On appeal, Appellant does not meet her burden to show why any dismissal of this claim based on the statute of limitations was in error. While she recognizes (without citation) that the statute of limitations period on legal malpractice claims sounding in negligence is two years, she does not meaningfully discuss any law pertaining to the statute of limitations for legal malpractice claims, nor does she analyze how that law would apply in the context of her claim regarding the 2007 reassessment form. Our own research shows that "the trigger for the accrual of a legal malpractice action, for statute of limitations purposes, is not the realization of actual loss, but the occurrence of a breach of duty." Communications Network International, Ltd., 187 A.3d at 960 (emphasis added); see also 42 Pa.C.S. § 5524(7) (imposing two-year statute of limitations period on legal malpractice claims sounding in negligence). Further, the statute of limitations is tolled "when the client, despite the exercise of due diligence, cannot discover the injury or its cause." Communications Network International, Ltd., 187 A.3d at 961 (citation and emphasis omitted).

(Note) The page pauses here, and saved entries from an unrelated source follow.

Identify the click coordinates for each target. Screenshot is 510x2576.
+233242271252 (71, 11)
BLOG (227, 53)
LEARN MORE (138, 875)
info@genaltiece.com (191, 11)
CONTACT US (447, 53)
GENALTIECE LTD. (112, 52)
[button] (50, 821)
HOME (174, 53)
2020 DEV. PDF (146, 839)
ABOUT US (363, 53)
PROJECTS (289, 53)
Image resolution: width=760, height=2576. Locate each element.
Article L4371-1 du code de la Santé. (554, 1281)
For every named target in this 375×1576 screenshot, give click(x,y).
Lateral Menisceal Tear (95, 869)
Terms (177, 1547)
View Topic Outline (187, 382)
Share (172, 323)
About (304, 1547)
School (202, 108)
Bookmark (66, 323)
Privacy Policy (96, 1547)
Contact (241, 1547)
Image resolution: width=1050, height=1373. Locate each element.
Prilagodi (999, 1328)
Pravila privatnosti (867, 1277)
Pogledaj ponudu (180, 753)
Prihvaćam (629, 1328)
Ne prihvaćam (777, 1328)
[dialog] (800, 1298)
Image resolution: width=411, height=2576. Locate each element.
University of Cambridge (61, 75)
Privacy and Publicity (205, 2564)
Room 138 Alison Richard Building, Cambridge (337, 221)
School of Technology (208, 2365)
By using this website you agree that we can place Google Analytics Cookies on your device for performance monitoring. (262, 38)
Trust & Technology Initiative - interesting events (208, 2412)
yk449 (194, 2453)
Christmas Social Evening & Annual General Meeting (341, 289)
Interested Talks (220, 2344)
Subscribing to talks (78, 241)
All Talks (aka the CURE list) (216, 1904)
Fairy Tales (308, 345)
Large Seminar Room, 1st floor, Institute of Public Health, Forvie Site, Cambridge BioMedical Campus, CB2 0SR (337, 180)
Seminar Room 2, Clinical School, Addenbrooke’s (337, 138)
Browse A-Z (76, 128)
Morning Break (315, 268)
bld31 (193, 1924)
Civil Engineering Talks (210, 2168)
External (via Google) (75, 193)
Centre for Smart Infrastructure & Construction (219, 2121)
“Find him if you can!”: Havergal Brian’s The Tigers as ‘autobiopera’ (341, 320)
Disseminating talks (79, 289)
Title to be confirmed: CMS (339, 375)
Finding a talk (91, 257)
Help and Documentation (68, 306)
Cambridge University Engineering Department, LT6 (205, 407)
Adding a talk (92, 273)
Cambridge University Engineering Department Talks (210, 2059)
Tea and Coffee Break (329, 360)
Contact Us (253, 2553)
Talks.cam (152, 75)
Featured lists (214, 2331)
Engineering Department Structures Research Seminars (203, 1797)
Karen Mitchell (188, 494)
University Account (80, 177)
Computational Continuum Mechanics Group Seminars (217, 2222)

Appellant provides no analysis of when the occurrence of Attorney Abramowitz's breach of duty occurred to trigger the statute of limitations. While the reassessment form was sent on March 27, 2007, Appellant does not dispute the fact that Attorney Abramowitz was no longer her attorney at that time. See Appellant's Brief at 11-12 (Appellant's recognizing that Law Firm argued in its summary judgment motion that Appellant terminated Attorney Abramowitz in July 2006, and not disputing that fact). Appellant offers no explanation as to what duty Attorney Abramowitz owed her with respect to the March 27, 2007 reassessment form given that he no longer represented her, how he breached any duty, and when he did so, which is all pertinent information for determining if the claim is timely under the applicable statute of limitations. We decline to craft this argument for Appellant. See In re S.T.S., Jr., supra; Hardy, supra. Moreover, to the extent Appellant alleged in her complaint that she was not aware that her claim could have been reassessed until July 2008, she proffered no evidence below to support this averment. Communications Network International, Ltd., 187 A.3d at 960 ("Where the non-moving party bears the burden of proof on an issue, he may not merely rely on his pleadings or answers in order to survive summary judgment. Failure of a non-moving party to adduce sufficient evidence on an issue essential to his case and on which it bears the burden of proof … establishes the entitlement of the moving party to judgment as a matter of law."). Accordingly, Appellant's third issue does not warrant relief. Order affirmed.
We also note that any direct negligence claims against Law Firm have already been dismissed, and Appellant does not challenge that ruling on appeal.
Due to our disposition, we need not address Appellant's remaining issues.
[*] Former Justice specially assigned to the Superior Court.